La discusión actual sobre la problemática de la vivienda y su ubicación ha llevado a considerar la densificación como una solución primordial. Sin embargo, el análisis de las tendencias demográficas del último cuarto de siglo en Cataluña sugiere una realidad más compleja, donde la dispersión de la población ha jugado un papel relevante.
Los datos muestran que, de los 947 municipios catalanes, 51 han superado los 25.000 habitantes. Estos municipios, que antes concentraban el 71% de la población, ahora representan el 66%. Por el contrario, los 896 municipios más pequeños han visto aumentar su cuota poblacional del 29% al 34%. Esto indica que las poblaciones menores han crecido relativamente más que las grandes ciudades, especialmente aquellas cercanas a Barcelona.
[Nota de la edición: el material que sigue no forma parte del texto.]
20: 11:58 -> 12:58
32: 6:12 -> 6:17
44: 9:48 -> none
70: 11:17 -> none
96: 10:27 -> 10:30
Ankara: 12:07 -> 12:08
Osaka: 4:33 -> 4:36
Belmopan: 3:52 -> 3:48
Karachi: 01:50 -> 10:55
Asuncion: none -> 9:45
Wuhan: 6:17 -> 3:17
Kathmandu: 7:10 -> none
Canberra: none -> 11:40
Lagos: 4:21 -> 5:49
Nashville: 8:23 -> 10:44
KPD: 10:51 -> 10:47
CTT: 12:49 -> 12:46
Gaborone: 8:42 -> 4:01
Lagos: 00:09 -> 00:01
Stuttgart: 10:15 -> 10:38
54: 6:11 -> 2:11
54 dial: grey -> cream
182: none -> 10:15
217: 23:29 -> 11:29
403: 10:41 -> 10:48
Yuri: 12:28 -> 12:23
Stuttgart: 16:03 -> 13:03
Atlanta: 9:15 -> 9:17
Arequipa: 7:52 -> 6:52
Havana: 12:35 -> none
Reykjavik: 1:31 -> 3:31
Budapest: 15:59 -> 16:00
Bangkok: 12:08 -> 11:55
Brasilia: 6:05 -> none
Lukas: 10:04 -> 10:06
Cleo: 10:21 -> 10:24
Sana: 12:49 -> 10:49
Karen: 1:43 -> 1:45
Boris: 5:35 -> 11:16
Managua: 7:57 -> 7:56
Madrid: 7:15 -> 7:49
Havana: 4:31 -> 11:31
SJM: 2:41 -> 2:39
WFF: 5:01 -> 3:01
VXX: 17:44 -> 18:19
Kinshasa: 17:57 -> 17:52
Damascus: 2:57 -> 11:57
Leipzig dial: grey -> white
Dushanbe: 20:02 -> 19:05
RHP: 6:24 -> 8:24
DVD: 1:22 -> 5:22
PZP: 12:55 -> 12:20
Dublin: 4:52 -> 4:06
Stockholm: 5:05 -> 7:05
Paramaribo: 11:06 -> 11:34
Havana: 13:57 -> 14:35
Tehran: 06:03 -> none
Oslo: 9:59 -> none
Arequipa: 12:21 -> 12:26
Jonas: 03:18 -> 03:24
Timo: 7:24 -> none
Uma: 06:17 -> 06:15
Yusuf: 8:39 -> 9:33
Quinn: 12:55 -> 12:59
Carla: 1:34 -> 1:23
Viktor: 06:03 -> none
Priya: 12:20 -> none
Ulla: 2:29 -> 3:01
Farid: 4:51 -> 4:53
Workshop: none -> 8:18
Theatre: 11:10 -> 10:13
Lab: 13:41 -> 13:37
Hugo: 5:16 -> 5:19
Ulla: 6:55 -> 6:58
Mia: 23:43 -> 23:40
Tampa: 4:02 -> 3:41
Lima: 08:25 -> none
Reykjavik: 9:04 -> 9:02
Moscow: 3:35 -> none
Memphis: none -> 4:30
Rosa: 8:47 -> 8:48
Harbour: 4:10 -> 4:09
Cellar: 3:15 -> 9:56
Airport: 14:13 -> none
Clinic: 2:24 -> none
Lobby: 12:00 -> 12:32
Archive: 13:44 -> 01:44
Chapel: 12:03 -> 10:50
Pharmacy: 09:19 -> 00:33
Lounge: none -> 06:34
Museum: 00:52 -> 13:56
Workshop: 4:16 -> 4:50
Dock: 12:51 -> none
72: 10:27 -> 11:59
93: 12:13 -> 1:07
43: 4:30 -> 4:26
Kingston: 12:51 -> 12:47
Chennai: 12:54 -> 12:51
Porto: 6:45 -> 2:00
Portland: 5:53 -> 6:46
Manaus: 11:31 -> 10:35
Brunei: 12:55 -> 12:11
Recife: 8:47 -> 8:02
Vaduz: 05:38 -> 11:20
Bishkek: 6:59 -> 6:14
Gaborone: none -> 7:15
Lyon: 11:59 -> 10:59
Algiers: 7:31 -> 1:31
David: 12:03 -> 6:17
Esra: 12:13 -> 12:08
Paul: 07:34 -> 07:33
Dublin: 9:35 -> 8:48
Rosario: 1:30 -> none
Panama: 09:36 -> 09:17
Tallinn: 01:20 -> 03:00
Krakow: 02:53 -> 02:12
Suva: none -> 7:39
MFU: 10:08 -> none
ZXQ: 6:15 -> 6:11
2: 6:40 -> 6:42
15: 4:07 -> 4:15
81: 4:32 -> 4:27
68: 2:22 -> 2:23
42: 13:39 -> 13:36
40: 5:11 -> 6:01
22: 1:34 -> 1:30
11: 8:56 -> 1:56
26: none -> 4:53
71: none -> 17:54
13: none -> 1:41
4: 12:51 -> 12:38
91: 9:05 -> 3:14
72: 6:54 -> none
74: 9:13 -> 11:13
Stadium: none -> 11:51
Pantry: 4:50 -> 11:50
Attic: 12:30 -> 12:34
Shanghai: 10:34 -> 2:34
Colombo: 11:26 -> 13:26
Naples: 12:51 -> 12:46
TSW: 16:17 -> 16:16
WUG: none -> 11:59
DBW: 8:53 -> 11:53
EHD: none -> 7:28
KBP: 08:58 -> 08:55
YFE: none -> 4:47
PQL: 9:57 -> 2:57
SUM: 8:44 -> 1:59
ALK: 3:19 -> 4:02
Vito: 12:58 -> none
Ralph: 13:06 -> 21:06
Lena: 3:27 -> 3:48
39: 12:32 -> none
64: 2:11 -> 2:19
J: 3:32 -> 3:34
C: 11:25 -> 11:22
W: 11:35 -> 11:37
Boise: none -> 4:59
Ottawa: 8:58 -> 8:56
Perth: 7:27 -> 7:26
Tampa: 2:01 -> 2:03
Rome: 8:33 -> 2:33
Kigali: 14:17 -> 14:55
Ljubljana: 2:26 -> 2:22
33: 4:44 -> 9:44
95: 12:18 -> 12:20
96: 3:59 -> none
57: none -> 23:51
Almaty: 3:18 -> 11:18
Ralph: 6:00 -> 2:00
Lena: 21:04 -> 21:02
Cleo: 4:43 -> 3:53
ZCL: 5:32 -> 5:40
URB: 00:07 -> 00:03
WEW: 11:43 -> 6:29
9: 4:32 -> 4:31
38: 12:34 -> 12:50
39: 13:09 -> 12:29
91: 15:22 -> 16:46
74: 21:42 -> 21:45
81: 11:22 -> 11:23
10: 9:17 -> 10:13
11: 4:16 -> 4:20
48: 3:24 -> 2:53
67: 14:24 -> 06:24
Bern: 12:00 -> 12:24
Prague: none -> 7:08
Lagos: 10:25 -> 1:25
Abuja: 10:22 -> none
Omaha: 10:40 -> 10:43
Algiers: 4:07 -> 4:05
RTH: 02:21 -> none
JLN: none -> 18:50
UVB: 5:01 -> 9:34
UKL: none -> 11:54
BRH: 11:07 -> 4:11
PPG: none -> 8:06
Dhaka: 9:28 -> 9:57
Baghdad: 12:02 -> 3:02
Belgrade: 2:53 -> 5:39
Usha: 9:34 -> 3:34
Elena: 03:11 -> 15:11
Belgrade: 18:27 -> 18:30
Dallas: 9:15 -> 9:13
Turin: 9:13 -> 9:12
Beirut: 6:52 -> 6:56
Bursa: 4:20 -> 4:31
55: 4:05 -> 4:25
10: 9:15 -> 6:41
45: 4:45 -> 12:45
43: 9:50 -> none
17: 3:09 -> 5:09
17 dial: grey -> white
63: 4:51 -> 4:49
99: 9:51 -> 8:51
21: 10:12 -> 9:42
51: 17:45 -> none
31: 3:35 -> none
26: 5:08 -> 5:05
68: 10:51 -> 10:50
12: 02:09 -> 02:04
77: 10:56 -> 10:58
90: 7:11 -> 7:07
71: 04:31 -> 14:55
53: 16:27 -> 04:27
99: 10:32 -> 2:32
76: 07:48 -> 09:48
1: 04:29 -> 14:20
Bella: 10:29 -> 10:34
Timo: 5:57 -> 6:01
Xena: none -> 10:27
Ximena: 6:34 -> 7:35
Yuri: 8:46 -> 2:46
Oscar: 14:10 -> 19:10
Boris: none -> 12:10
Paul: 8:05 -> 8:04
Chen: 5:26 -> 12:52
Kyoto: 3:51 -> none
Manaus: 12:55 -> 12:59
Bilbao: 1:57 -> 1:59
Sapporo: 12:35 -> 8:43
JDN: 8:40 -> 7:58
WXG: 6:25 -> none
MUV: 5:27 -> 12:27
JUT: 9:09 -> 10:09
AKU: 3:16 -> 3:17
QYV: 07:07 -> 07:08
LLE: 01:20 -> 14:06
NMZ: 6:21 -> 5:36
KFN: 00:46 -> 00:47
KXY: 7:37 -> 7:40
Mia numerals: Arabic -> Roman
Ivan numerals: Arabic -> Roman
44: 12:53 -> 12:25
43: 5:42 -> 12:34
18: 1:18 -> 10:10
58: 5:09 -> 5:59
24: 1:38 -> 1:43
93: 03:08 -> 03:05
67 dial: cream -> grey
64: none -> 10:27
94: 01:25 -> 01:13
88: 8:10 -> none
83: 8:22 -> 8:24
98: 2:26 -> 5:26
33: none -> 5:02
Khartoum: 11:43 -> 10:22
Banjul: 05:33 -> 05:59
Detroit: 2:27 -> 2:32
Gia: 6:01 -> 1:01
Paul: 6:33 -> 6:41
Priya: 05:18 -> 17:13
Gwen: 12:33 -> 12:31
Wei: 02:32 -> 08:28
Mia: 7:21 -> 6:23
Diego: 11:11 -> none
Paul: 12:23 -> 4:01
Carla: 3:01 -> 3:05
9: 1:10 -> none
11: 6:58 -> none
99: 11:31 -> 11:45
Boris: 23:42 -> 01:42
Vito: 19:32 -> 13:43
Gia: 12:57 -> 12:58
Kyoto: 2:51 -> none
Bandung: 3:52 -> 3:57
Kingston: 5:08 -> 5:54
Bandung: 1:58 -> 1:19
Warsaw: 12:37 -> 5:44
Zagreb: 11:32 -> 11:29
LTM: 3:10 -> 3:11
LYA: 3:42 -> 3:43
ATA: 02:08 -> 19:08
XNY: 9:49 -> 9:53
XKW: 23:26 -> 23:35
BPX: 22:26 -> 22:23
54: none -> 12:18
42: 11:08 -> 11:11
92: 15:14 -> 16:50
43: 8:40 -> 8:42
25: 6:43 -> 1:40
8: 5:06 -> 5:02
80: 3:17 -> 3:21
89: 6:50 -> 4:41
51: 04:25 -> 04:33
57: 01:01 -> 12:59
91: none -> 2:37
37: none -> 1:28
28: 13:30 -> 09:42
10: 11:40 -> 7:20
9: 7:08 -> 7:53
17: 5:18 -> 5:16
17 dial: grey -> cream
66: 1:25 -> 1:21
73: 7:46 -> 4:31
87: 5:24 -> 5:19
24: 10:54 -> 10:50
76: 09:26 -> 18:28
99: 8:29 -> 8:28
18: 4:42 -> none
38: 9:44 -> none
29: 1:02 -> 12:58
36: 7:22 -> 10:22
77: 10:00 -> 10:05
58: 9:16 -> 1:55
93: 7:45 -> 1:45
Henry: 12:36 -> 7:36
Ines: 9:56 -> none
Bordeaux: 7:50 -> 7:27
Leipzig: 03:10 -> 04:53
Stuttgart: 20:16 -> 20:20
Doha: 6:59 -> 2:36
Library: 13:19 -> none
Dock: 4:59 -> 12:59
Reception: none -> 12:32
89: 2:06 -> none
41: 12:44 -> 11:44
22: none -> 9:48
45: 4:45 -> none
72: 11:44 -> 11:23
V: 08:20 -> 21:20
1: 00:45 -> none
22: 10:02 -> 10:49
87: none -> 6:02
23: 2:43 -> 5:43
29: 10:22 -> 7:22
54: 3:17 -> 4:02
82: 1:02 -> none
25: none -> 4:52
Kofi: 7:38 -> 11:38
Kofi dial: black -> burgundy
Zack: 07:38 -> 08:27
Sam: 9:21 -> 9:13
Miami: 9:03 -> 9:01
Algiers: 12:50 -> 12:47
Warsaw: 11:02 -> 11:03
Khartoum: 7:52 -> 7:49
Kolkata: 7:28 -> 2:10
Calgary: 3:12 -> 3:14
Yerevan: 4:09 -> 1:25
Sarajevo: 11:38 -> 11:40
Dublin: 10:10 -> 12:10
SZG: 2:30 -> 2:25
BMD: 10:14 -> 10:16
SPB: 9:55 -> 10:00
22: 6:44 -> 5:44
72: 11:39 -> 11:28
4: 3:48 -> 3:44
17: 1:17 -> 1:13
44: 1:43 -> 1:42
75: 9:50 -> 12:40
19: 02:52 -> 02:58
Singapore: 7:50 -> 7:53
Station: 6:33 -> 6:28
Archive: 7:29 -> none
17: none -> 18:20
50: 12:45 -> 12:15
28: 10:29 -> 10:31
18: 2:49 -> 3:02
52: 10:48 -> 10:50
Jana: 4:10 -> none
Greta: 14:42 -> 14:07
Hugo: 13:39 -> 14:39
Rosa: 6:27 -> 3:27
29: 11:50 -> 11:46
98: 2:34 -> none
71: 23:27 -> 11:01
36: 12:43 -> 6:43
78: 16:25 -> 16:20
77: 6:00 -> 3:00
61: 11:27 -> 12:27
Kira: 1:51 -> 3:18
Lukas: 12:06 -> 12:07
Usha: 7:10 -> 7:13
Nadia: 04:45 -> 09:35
El ritmo de crecimiento ha sido del 122% en las poblaciones grandes, mientras que en las pequeñas ha alcanzado el 151%. En términos absolutos, el crecimiento se ha distribuido casi a partes iguales: un 51% en las poblaciones mayores y un 49% en las menores. Esta paridad en las tendencias de concentración y dispersión cuestiona la idea de una densificación generalizada y sugiere que los márgenes de crecimiento futuros se concentrarán aún más en los municipios de menor tamaño.
Entre los municipios que han experimentado un crecimiento relativo más elevado destacan Lloret de Mar (194%), Cambrils (177%), Sant Cugat del Vallès (175%), El Vendrell (173%), Sitges (161%), Vic (154%) y Salt (154%). De estos, cuatro son municipios costeros, uno es metropolitano y dos son más distantes. Además, 13 municipios han crecido entre un 30% y un 50% más, incluyendo cinco del área metropolitana (Castelldefels, Rubí, Molins de Rei, Terrassa y Montcada i Reixac) y otros de la costa o capitales de comarca.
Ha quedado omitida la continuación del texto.